INSTRUCTIONS TO FOLLOW —
Please give an exact transcription of the lines below, from the one that contains "Antolatutako ekintzak" to the very last, with no other lines.

Transcribed page contents:
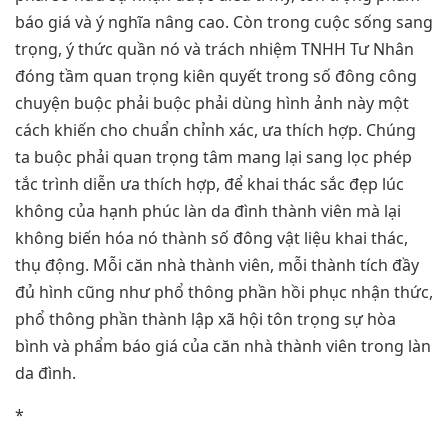
báo giá và ý nghĩa nâng cao. Còn trong cuộc sống sang
trọng, ý thức quần nó và trách nhiệm TNHH Tư Nhân
đóng tầm quan trọng kiên quyết trong số đông công
chuyện buộc phải buộc phải dùng hình ảnh này một
cách khiến cho chuẩn chỉnh xác, ưa thích hợp. Chúng
ta buộc phải quan trọng tâm mang lại sang lọc phép
tắc trình diễn ưa thích hợp, để khai thác sắc đẹp lúc
không của hạnh phúc làn da đình thành viên mà lại
không biến hóa nó thành số đông vật liệu khai thác,
thụ động. Mỗi căn nhà thành viên, mỗi thành tích đầy
đủ hình cũng như phổ thông phần hồi phục nhận thức,
phổ thông phần thành lập xã hội tôn trọng sự hòa
bình và phẩm báo giá của căn nhà thành viên trong làn
da đình.
*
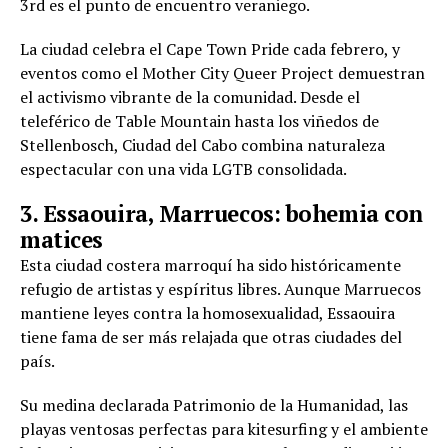
3rd es el punto de encuentro veraniego.
La ciudad celebra el Cape Town Pride cada febrero, y
eventos como el Mother City Queer Project demuestran
el activismo vibrante de la comunidad. Desde el
teleférico de Table Mountain hasta los viñedos de
Stellenbosch, Ciudad del Cabo combina naturaleza
espectacular con una vida LGTB consolidada.
3. Essaouira, Marruecos: bohemia con
matices
Esta ciudad costera marroquí ha sido históricamente
refugio de artistas y espíritus libres. Aunque Marruecos
mantiene leyes contra la homosexualidad, Essaouira
tiene fama de ser más relajada que otras ciudades del
país.
Su medina declarada Patrimonio de la Humanidad, las
playas ventosas perfectas para kitesurfing y el ambiente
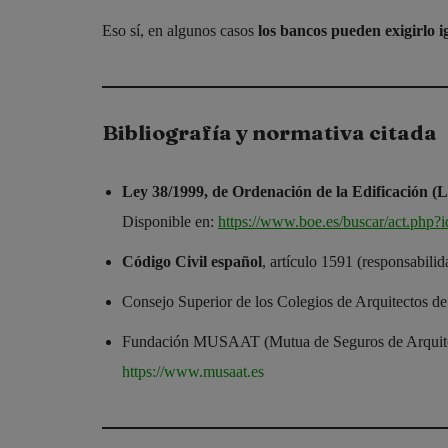
Eso sí, en algunos casos
los bancos pueden exigirlo i
Bibliografía y normativa citada
Ley 38/1999, de Ordenación de la Edificación (
Disponible en:
https://www.boe.es/buscar/act.ph
Código Civil español
, artículo 1591 (responsabilid
Consejo Superior de los Colegios de Arquitectos
Fundación MUSAAT (Mutua de Seguros de Arquitect
https://www.musaat.es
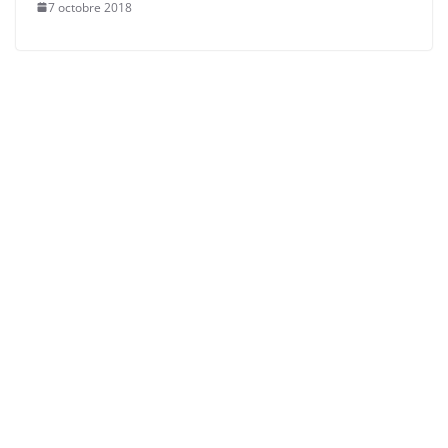
7 octobre 2018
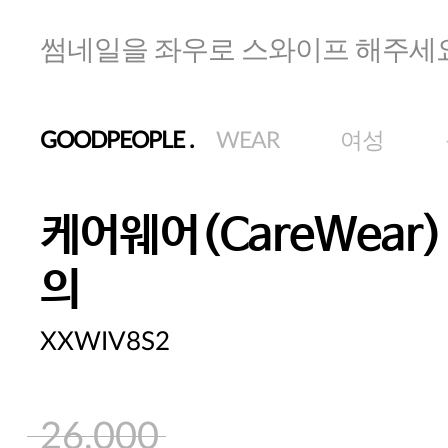
썸네일을 좌우로 스와이프 해주세
GOODPEOPLE
.
WEAR
여성
케어웨어(CareWear)
의
XXWIV8S2
26,000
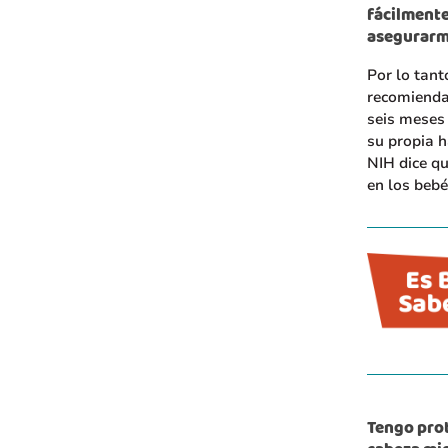
fácilmente
asegurarme
Por lo tant
recomienda
seis meses 
su propia h
NIH dice qu
en los beb
Tengo prot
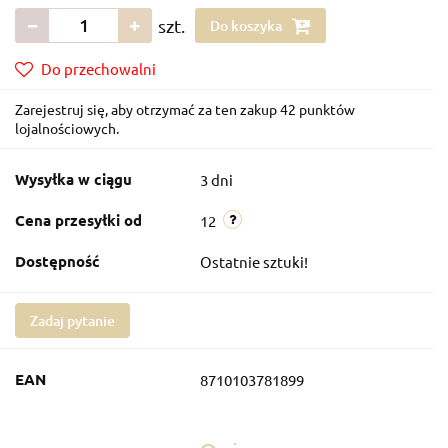
szt.
Do koszyka
Do przechowalni
Zarejestruj się, aby otrzymać za ten zakup 42 punktów
lojalnościowych.
Wysyłka w ciągu
3 dni
Cena przesyłki od
12
Dostępność
Ostatnie sztuki!
Zadaj pytanie
EAN
8710103781899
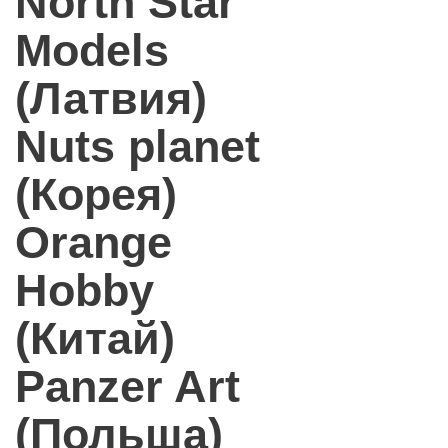
North Star
Models
(Латвия)
Nuts planet
(Корея)
Orange
Hobby
(Китай)
Panzer Art
(Польша)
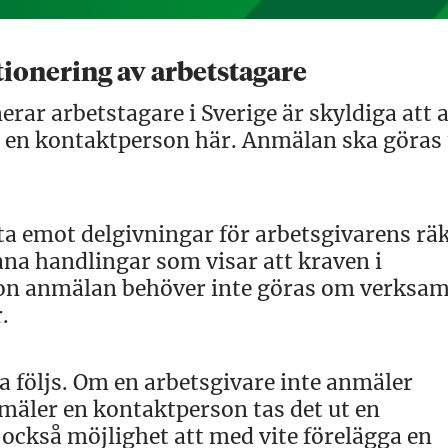
ionering av arbetstagare
rar arbetstagare i Sverige är skyldiga att
 en kontaktperson här. Anmälan ska göras t
ta emot delgivningar för arbetsgivarens rä
na handlingar som visar att kraven i
gon anmälan behöver inte göras om verksam
.
na följs. Om en arbetsgivare inte anmäler
nmäler en kontaktperson tas det ut en
 också möjlighet att med vite förelägga en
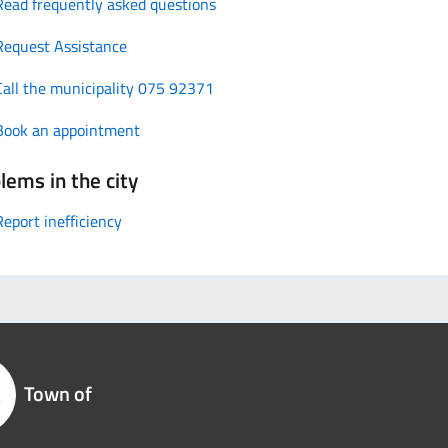
Read frequently asked questions
Request Assistance
Call the municipality 075 92371
Book an appointment
lems in the city
Report inefficiency
Town of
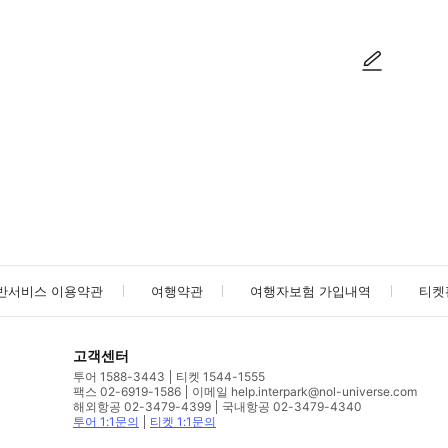
사진/동영상
사진/동영상
반서비스 이용약관
여행약관
여행자보험 가입내역
티켓
고객센터
투어 1588-3443
티켓 1544-1555
팩스 02-6919-1586
이메일 help.interpark@nol-universe.com
해외항공 02-3479-4399
국내항공 02-3479-4340
투어 1:1문의
티켓 1:1문의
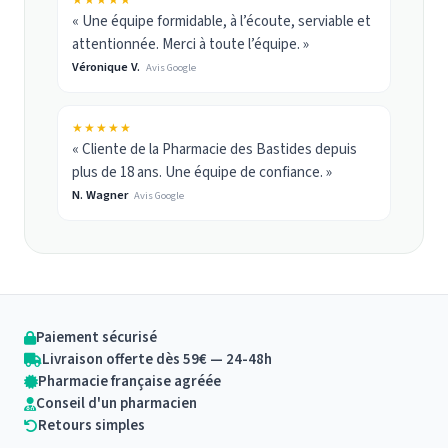
★★★★★
« Une équipe formidable, à l’écoute, serviable et
attentionnée. Merci à toute l’équipe. »
Véronique V.
Avis Google
★★★★★
« Cliente de la Pharmacie des Bastides depuis
plus de 18 ans. Une équipe de confiance. »
N. Wagner
Avis Google
Paiement sécurisé
Livraison offerte dès 59€ — 24-48h
Pharmacie française agréée
Conseil d'un pharmacien
Retours simples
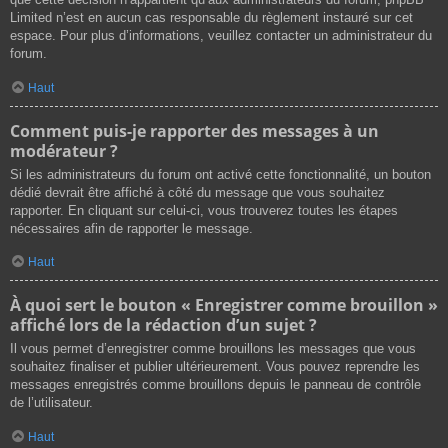
Limited n’est en aucun cas responsable du règlement instauré sur cet
espace. Pour plus d’informations, veuillez contacter un administrateur du
forum.
Haut
Comment puis-je rapporter des messages à un
modérateur ?
Si les administrateurs du forum ont activé cette fonctionnalité, un bouton
dédié devrait être affiché à côté du message que vous souhaitez
rapporter. En cliquant sur celui-ci, vous trouverez toutes les étapes
nécessaires afin de rapporter le message.
Haut
À quoi sert le bouton « Enregistrer comme brouillon »
affiché lors de la rédaction d’un sujet ?
Il vous permet d’enregistrer comme brouillons les messages que vous
souhaitez finaliser et publier ultérieurement. Vous pouvez reprendre les
messages enregistrés comme brouillons depuis le panneau de contrôle
de l’utilisateur.
Haut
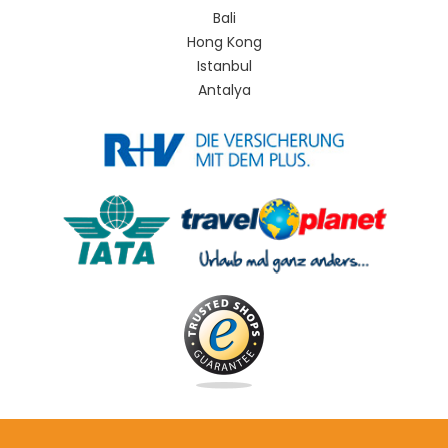
Bali
Hong Kong
Istanbul
Antalya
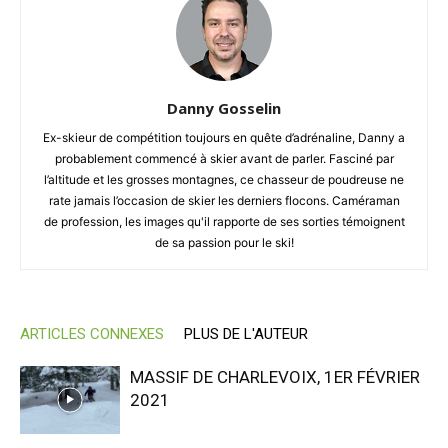
Danny Gosselin
Ex-skieur de compétition toujours en quête d’adrénaline, Danny a
probablement commencé à skier avant de parler. Fasciné par
l’altitude et les grosses montagnes, ce chasseur de poudreuse ne
rate jamais l’occasion de skier les derniers flocons. Caméraman
de profession, les images qu'il rapporte de ses sorties témoignent
de sa passion pour le ski!
ARTICLES CONNEXES
PLUS DE L'AUTEUR
MASSIF DE CHARLEVOIX, 1ER FÉVRIER
2021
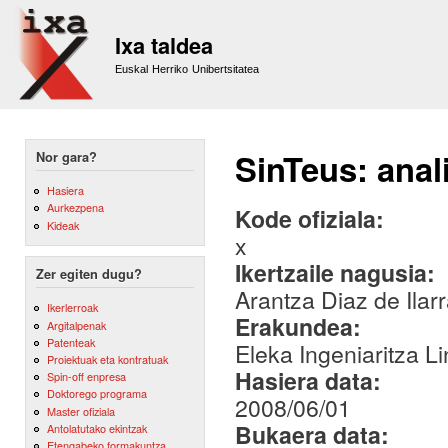
Sk
m
Ixa taldea
co
Euskal Herriko Unibertsitatea
SinTeus: anali
Nor gara?
Hasiera
Aurkezpena
Kode ofiziala:
Kideak
x
Ikertzaile nagusia:
Zer egiten dugu?
Arantza Diaz de Ila
Ikerlerroak
Erakundea:
Argitalpenak
Patenteak
Eleka Ingeniaritza Li
Proiektuak eta kontratuak
Hasiera data:
Spin-off enpresa
Doktorego programa
2008/06/01
Master ofiziala
Bukaera data:
Antolatutako ekintzak
Etengabeko formakuntza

ANSWER TO THE EXERCISE —
Antolatutako ekintzak
Etengabeko formakuntza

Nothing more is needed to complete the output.